Final classification receiver operator characteristic curve

At a sensitivity of 0.91 (above the mean for expert radiologists), specificity by image was 0.80. This is also similar to those reported for expert radiologists with or without CAD [5].

Discussion and Conclusions

Digital mammography is the foundation of breast imaging practice and the only imaging modality to demonstrate mortality reduction with screening program [2, 3]. However, mammography continues to underperform with variable sensitivity and specificity, even with widespread CAD implementation [4,5,6,7,8]. Supplemental screening modalities, including digital breast tomosynthesis (DBT) demonstrate only modest improvement in cancer detection, with sensitivity ranging from 77 to 83% [18, 19]. Screening breast ultrasound also demonstrates modest improvement in cancer detection with variable sensitivity, but with low PPV (positive predictive value or precision) [20, 21]. While a recent study demonstrated breast MRI as high-performing in the screening setting for average-risk women, with specificity of 100%, implementation is hindered by cost, resources, and imaging time [22, 23].

Next generation CAD utilizing deep CNNs offers a promising approach for optimizing mammographic performance.
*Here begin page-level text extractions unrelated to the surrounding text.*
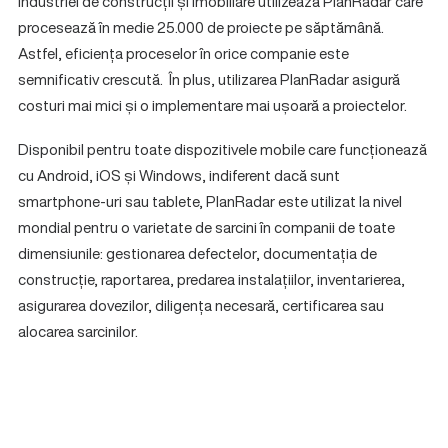
industriei de construcții și imobiliare utilizează PlanRadar care
procesează în medie 25.000 de proiecte pe săptămână.
Astfel, eficiența proceselor în orice companie este
semnificativ crescută. În plus, utilizarea PlanRadar asigură
costuri mai mici și o implementare mai ușoară a proiectelor.
Disponibil pentru toate dispozitivele mobile care funcționează
cu Android, iOS și Windows, indiferent dacă sunt
smartphone-uri sau tablete, PlanRadar este utilizat la nivel
mondial pentru o varietate de sarcini în companii de toate
dimensiunile: gestionarea defectelor, documentația de
construcție, raportarea, predarea instalațiilor, inventarierea,
asigurarea dovezilor, diligența necesară, certificarea sau
alocarea sarcinilor.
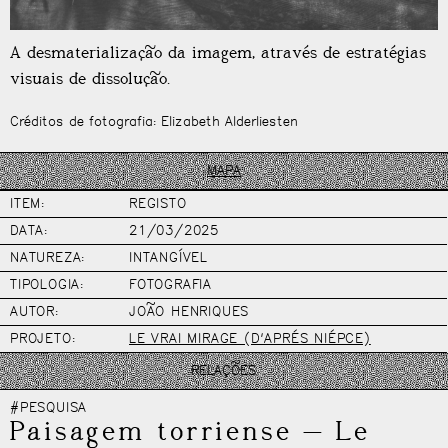
A desmaterialização da imagem, através de estratégias
visuais de dissolução.
Créditos de fotografia: Elizabeth Alderliesten
MAPA
ITEM:
REGISTO
DATA:
21/03/2025
NATUREZA:
INTANGÍVEL
TIPOLOGIA:
FOTOGRAFIA
AUTOR:
JOÃO HENRIQUES
PROJETO:
LE VRAI MIRAGE (D’APRÉS NIÉPCE)
RELAÇÕES
#PESQUISA
Paisagem torriense
—
Le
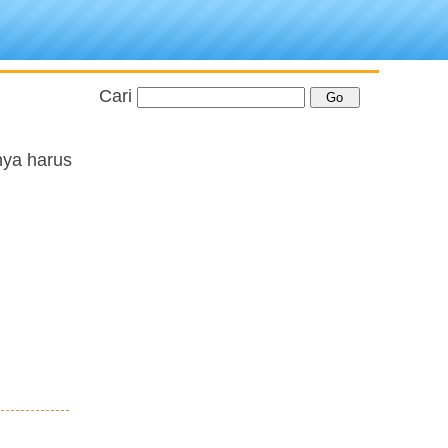
Cari
nya harus
n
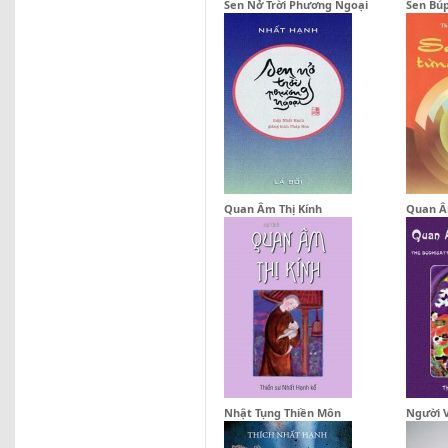
Sen Nở Trời Phương Ngoại
Sen Bú
Quan Âm Thị Kính
Quan Â
Nhật Tụng Thiền Môn
Người 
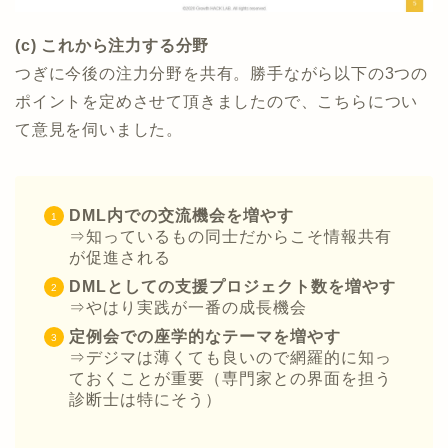
(c) これから注力する分野
つぎに今後の注力分野を共有。勝手ながら以下の3つの
ポイントを定めさせて頂きましたので、こちらについ
て意見を伺いました。
DML内での交流機会を増やす
⇒知っているもの同士だからこそ情報共有
が促進される
DMLとしての支援プロジェクト数を増やす
⇒やはり実践が一番の成長機会
定例会での座学的なテーマを増やす
⇒デジマは薄くても良いので網羅的に知っ
ておくことが重要（専門家との界面を担う
診断士は特にそう）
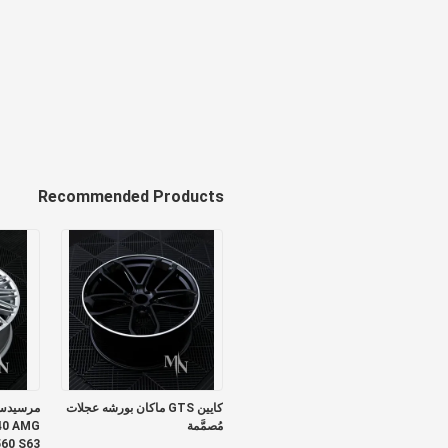
Recommended Products
كايين GTS ماكان بورشه عجلات
مُصمَّمة
40 AMG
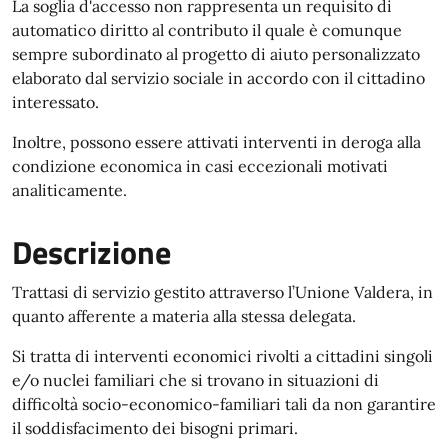
La soglia d'accesso non rappresenta un requisito di
automatico diritto al contributo il quale è comunque
sempre subordinato al progetto di aiuto personalizzato
elaborato dal servizio sociale in accordo con il cittadino
interessato.
Inoltre, possono essere attivati interventi in deroga alla
condizione economica in casi eccezionali motivati
analiticamente.
Descrizione
Trattasi di servizio gestito attraverso l’Unione Valdera, in
quanto afferente a materia alla stessa delegata.
Si tratta di interventi economici rivolti a cittadini singoli
e/o nuclei familiari che si trovano in situazioni di
difficoltà socio-economico-familiari tali da non garantire
il soddisfacimento dei bisogni primari.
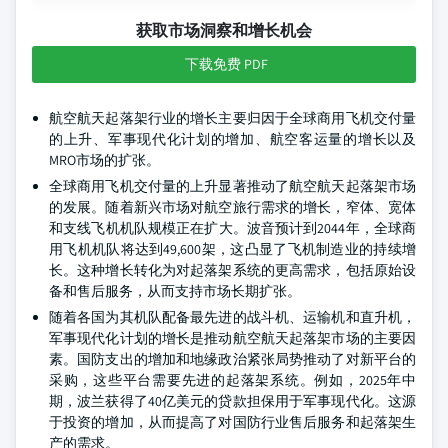
获取市场洞察和增长机会
下载免费 PDF
航空航天起落架行业的增长主要归因于全球商用飞机交付量
的上升、军事现代化计划的增加、航空客运量的增长以及
MRO市场的扩张。
全球商用飞机交付量的上升显著推动了航空航天起落架市场
的发展。随着新兴市场对航空旅行需求的增长，窄体、宽体
和支线飞机机队规模正在扩大。波音预计到2044年，全球商
用飞机机队将达到49,600架，这凸显了飞机制造业的持续增
长。这种增长转化为对起落架系统的更高需求，包括原始设
备和售后服务，从而支持市场长期扩张。
随着各国为其机队配备最先进的战斗机、运输机和直升机，
军事现代化计划的增长是推动航空航天起落架市场的主要因
素。国防支出的增加和地缘政治紧张局势推动了对新平台的
采购，这些平台需要先进的起落架系统。例如，2025年中
期，波兰获得了40亿美元的贷款担保用于军事现代化。这源
于投资的增加，从而提高了对国防行业售后服务和起落架生
产的需求。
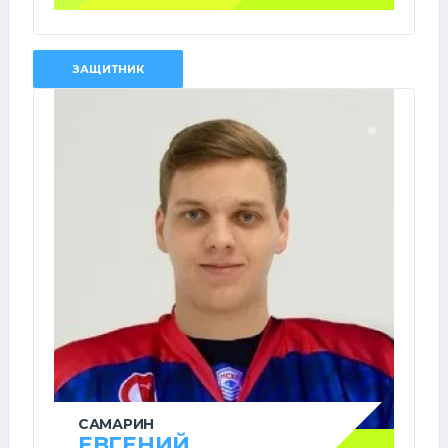
ЗАЩИТНИК
САМАРИН
ЕВГЕНИЙ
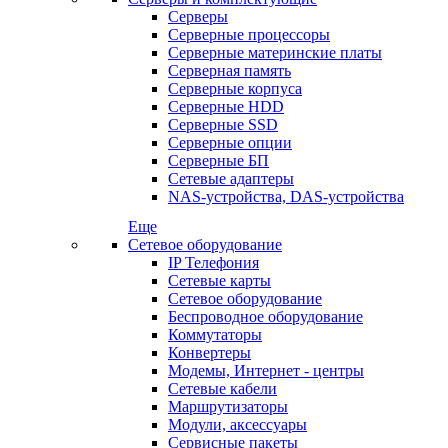
Серверы
Серверные процессоры
Серверные материнские платы
Серверная память
Серверные корпуса
Серверные HDD
Серверные SSD
Серверные опции
Серверные БП
Сетевые адаптеры
NAS-устройства, DAS-устройства
Еще
Сетевое оборудование
IP Телефония
Сетевые карты
Сетевое оборудование
Беспроводное оборудование
Коммутаторы
Конвертеры
Модемы, Интернет - центры
Сетевые кабели
Маршрутизаторы
Модули, аксессуары
Сервисные пакеты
Here we demonstrate stand-alone performance of a deep CNN-based algorithm which achieves AUC values superior to those described in expert interpretations of digital mammography and comparable to those described for digital breast tomosynthesis [17, 18, 23]. Our results were obtained by applying a novel false-color enhancement technique to CLAHE processed mammography images and utilizing a dual deep CNN engine capable of considering whole-image and ROI specific mammography features. This approach is intuitively aligned with how radiologists assess mammograms: first globally and then “zooming in” to analyze discrete regions. Indeed, some features of malignancy, such as regional architectural distortion or asymmetry are best revealed on the image level; whereas others, such as micro-calcifications or masses, are best seen in magnification.

Further investigation will assess additional features provided to the random forest as well as location dependent performance using metrics such as FROC (free-response ROC curve) and AFROC (alternative FROC). In addition, we hope to more closely examine CNN performance stratified by demographic attributes, such as breast density, age, and type of abnormality. Finally, we plan to perform more rounds of hard negative mining and consider the reliability and reproducibility of the deep CNN models.